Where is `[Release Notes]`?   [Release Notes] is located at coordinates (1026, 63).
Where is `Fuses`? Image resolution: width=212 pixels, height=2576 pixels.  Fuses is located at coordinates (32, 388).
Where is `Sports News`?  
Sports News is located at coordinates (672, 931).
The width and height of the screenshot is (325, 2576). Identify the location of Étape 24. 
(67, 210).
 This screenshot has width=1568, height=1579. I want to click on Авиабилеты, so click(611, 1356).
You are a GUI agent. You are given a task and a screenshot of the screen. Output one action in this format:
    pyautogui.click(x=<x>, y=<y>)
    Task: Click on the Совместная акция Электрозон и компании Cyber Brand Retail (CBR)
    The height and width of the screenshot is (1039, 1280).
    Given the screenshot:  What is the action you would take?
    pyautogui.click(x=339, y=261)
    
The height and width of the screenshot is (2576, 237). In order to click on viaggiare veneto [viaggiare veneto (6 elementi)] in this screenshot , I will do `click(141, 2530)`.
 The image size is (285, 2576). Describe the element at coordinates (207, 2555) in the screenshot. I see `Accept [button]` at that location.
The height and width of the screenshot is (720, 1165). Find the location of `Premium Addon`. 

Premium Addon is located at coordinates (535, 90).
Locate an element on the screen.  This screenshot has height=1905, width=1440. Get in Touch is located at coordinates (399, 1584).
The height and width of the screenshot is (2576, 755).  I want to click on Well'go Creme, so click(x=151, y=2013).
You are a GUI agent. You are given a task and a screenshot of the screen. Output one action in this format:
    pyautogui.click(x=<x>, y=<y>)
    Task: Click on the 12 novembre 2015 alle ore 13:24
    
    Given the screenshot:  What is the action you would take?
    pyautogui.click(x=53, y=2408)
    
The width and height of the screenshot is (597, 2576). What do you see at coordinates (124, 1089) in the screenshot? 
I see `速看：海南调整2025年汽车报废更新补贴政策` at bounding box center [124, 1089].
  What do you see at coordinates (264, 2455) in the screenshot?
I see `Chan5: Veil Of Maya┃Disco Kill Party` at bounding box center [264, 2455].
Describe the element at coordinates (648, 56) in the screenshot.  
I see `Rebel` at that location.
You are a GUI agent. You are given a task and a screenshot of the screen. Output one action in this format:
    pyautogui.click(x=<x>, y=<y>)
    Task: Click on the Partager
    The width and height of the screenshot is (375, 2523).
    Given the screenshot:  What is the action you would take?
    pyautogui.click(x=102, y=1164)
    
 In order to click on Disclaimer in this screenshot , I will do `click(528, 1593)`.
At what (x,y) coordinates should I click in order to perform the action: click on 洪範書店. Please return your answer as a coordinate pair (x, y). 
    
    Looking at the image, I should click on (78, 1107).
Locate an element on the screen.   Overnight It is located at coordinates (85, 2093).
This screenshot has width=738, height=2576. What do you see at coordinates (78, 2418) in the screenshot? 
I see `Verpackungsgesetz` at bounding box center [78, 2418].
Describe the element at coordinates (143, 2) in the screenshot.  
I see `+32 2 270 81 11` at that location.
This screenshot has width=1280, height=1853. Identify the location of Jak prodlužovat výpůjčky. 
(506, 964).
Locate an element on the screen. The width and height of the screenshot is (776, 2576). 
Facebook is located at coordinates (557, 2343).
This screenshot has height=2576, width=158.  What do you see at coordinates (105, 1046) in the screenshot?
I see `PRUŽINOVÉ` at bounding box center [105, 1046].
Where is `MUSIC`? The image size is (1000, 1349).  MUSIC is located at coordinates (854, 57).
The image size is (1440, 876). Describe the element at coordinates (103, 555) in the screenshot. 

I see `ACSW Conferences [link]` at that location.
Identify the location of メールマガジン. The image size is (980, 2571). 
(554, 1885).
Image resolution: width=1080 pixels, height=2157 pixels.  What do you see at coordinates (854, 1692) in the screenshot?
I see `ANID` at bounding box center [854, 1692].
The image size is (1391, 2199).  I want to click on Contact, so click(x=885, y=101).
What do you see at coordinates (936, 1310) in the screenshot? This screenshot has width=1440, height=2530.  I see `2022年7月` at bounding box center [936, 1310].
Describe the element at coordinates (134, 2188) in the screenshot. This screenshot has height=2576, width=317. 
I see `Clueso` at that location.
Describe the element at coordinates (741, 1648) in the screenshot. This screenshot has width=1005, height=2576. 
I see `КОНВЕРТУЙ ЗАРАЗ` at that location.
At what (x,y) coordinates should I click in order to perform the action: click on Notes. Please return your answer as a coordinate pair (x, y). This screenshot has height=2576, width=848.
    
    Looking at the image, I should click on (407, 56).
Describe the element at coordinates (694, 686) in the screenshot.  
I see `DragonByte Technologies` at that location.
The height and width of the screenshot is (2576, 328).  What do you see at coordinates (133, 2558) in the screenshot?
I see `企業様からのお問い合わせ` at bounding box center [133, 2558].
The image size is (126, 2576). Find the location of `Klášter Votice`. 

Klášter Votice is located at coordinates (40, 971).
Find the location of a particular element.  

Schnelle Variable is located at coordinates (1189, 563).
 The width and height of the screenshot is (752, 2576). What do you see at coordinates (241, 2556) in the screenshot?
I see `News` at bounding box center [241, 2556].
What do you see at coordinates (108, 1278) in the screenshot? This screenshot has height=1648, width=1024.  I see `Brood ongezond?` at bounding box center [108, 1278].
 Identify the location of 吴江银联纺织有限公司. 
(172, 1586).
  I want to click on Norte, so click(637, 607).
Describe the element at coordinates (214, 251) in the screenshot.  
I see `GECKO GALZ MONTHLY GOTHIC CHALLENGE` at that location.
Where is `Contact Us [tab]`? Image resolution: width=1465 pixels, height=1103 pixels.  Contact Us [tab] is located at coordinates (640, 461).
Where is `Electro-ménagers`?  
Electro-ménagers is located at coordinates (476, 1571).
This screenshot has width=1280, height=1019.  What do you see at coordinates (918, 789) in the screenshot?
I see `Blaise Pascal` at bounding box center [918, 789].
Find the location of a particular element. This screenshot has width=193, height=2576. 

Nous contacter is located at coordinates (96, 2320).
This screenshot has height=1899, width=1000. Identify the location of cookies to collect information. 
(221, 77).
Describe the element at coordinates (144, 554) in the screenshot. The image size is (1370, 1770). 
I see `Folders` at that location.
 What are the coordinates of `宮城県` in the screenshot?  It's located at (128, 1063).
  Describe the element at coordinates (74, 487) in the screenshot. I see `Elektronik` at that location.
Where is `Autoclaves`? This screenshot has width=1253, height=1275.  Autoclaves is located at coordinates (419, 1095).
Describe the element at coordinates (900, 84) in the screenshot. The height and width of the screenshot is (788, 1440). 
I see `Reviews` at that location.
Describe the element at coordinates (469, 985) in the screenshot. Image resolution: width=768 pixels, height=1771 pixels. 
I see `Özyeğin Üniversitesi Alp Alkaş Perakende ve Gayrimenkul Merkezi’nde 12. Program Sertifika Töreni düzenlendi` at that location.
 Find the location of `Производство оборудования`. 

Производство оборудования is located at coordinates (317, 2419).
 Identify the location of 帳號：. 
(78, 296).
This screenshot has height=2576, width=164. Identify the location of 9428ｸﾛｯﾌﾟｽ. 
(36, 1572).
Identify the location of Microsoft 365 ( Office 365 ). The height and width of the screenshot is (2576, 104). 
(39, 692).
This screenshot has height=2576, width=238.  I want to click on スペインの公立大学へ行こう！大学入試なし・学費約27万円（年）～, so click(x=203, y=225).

____________________

WORK TO BE COMPLETED ->
Copy exactly the line that contains "This screenshot has height=1899, width=1000." and every line after it, up to and including the last line of the records.

TASK OUTPUT ->
This screenshot has height=1899, width=1000. Identify the location of cookies to collect information. 
(221, 77).
Describe the element at coordinates (144, 554) in the screenshot. The image size is (1370, 1770). 
I see `Folders` at that location.
 What are the coordinates of `宮城県` in the screenshot?  It's located at (128, 1063).
  Describe the element at coordinates (74, 487) in the screenshot. I see `Elektronik` at that location.
Where is `Autoclaves`? This screenshot has width=1253, height=1275.  Autoclaves is located at coordinates (419, 1095).
Describe the element at coordinates (900, 84) in the screenshot. The height and width of the screenshot is (788, 1440). 
I see `Reviews` at that location.
Describe the element at coordinates (469, 985) in the screenshot. Image resolution: width=768 pixels, height=1771 pixels. 
I see `Özyeğin Üniversitesi Alp Alkaş Perakende ve Gayrimenkul Merkezi’nde 12. Program Sertifika Töreni düzenlendi` at that location.
 Find the location of `Производство оборудования`. 

Производство оборудования is located at coordinates (317, 2419).
 Identify the location of 帳號：. 
(78, 296).
This screenshot has height=2576, width=164. Identify the location of 9428ｸﾛｯﾌﾟｽ. 
(36, 1572).
Identify the location of Microsoft 365 ( Office 365 ). The height and width of the screenshot is (2576, 104). 
(39, 692).
This screenshot has height=2576, width=238.  I want to click on スペインの公立大学へ行こう！大学入試なし・学費約27万円（年）～, so click(x=203, y=225).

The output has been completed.